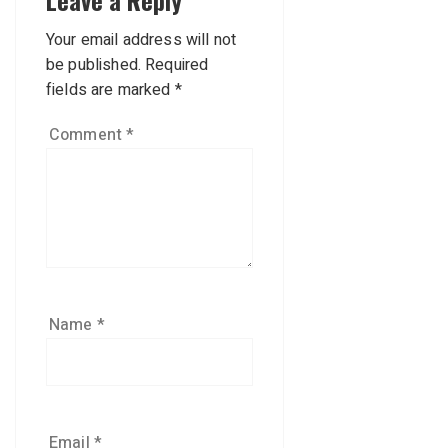
Leave a Reply
Your email address will not
be published.
Required
fields are marked
*
Comment
*
Name
*
Email
*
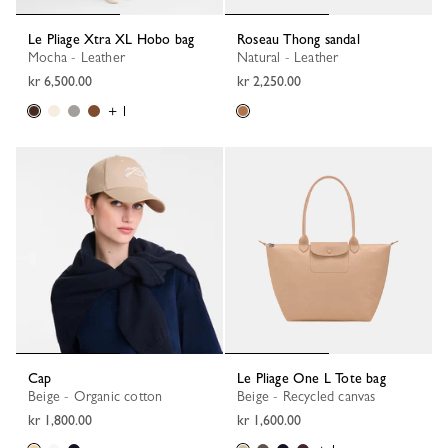
Le Pliage Xtra XL Hobo bag
Roseau Thong sandal
Mocha - Leather
Natural - Leather
kr 6,500.00
kr 2,250.00
+ 1
Cap
Le Pliage One L Tote bag
Beige - Organic cotton
Beige - Recycled canvas
kr 1,800.00
kr 1,600.00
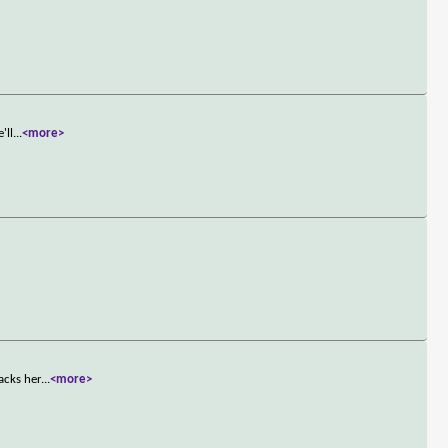
'll
...
<more>
acks her
...
<more>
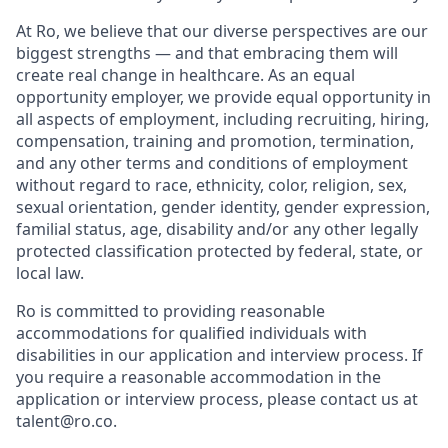
At Ro, we believe that our diverse perspectives are our
biggest strengths — and that embracing them will
create real change in healthcare. As an equal
opportunity employer, we provide equal opportunity in
all aspects of employment, including recruiting, hiring,
compensation, training and promotion, termination,
and any other terms and conditions of employment
without regard to race, ethnicity, color, religion, sex,
sexual orientation, gender identity, gender expression,
familial status, age, disability and/or any other legally
protected classification protected by federal, state, or
local law.
Ro is committed to providing reasonable
accommodations for qualified individuals with
disabilities in our application and interview process. If
you require a reasonable accommodation in the
application or interview process, please contact us at
talent@ro.co.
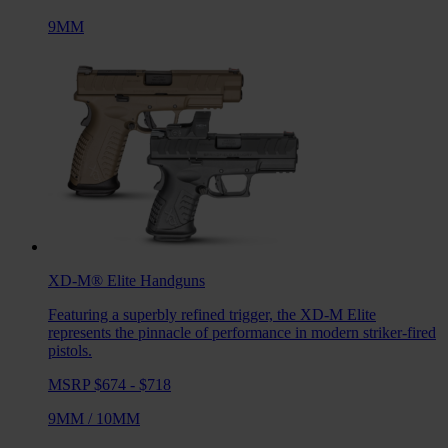
9MM
XD-M® Elite
Handguns
Featuring a superbly refined trigger, the XD-M Elite
represents the pinnacle of performance in modern striker-fired
pistols.
MSRP $674 - $718
9MM
/
10MM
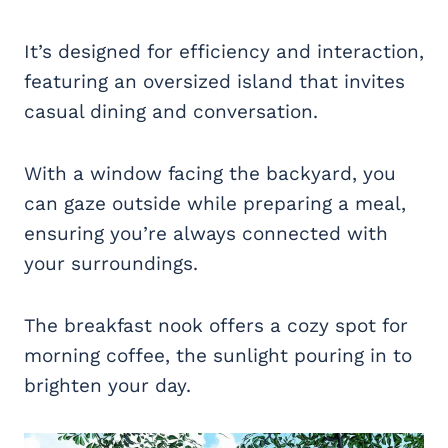
It’s designed for efficiency and interaction,
featuring an oversized island that invites
casual dining and conversation.
With a window facing the backyard, you
can gaze outside while preparing a meal,
ensuring you’re always connected with
your surroundings.
The breakfast nook offers a cozy spot for
morning coffee, the sunlight pouring in to
brighten your day.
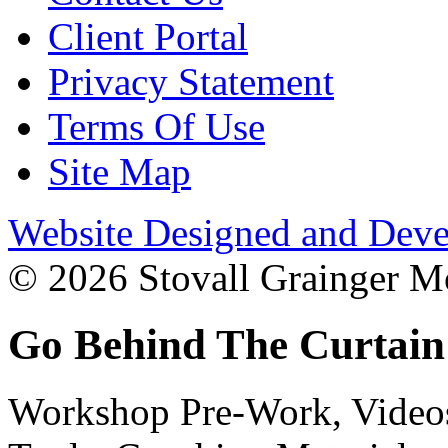
Client Portal
Privacy Statement
Terms Of Use
Site Map
Website Designed and Deve
© 2026 Stovall Grainger Mo
Go Behind The Curtain
Workshop Pre-Work, Videos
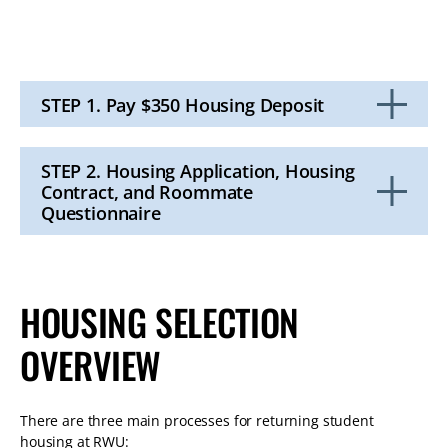
STEP 1. Pay $350 Housing Deposit
Click
to
Open
STEP 2. Housing Application, Housing
Contract, and Roommate
Questionnaire
Click
to
Open
HOUSING SELECTION
OVERVIEW
There are three main processes for returning student
housing at RWU:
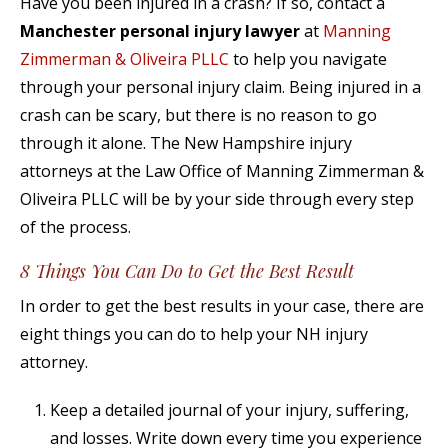
Have you been injured in a crash? If so, contact a
Manchester personal injury lawyer
at
Manning
Zimmerman & Oliveira PLLC
to help you navigate
through your personal injury claim. Being injured in a
crash can be scary, but there is no reason to go
through it alone. The New Hampshire injury
attorneys at the Law Office of Manning Zimmerman &
Oliveira PLLC will be by your side through every step
of the process.
8 Things You Can Do to Get the Best Result
In order to get the best results in your case, there are
eight things you can do to help your NH injury
attorney.
Keep a detailed journal of your injury, suffering,
and losses. Write down every time you experience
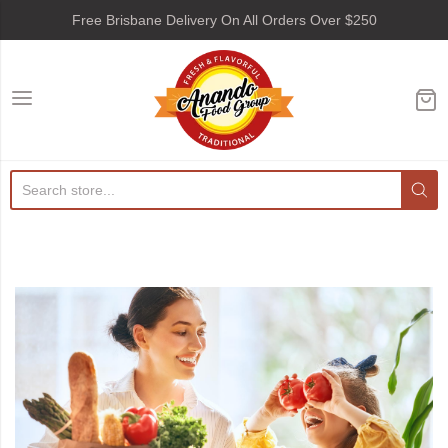
Free Brisbane Delivery On All Orders Over $250
Anando Food Group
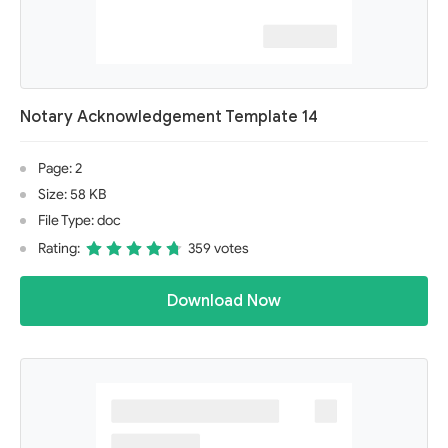
Notary Acknowledgement Template 14
Page: 2
Size: 58 KB
File Type: doc
Rating:
359 votes
Download Now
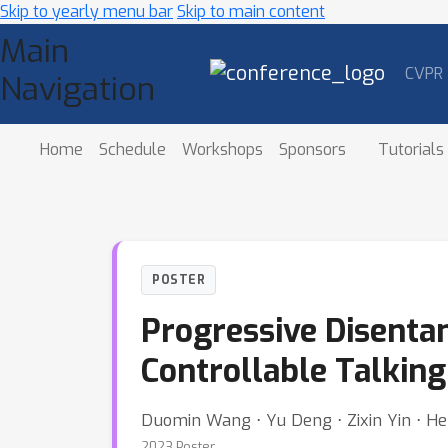
Skip to yearly menu bar
Skip to main content
Main
CVPR
Navigation
Home
Schedule
Workshops
Sponsors
Tutorials
POSTER
Progressive Disenta
Controllable Talkin
Duomin Wang ⋅ Yu Deng ⋅ Zixin Yin ⋅
2023 Poster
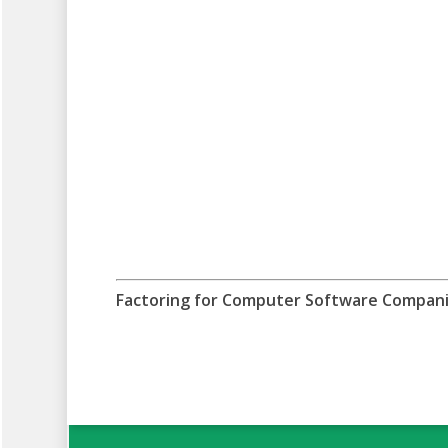
Factoring for Computer Software Companies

• WHAT YOU SHOULD DO: A complete answer gives every line of the data that includes "will".

• RESPONSE:
Your email address will not
biggest strengths — and that embracing them will
Oliveira PLLC will be by your side through every step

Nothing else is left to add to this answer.